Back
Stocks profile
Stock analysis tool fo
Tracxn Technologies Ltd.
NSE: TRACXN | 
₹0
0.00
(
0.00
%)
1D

#### [Work instruction]
Nothing outside the span should appear: transcribe the lines from the one containing "Stocks profile" through the last line of the records.

#### [Exercise result]
Stocks profile
Stock analysis tool fo
Tracxn Technologies Ltd.
NSE: TRACXN | 
₹0
0.00
(
0.00
%)
1D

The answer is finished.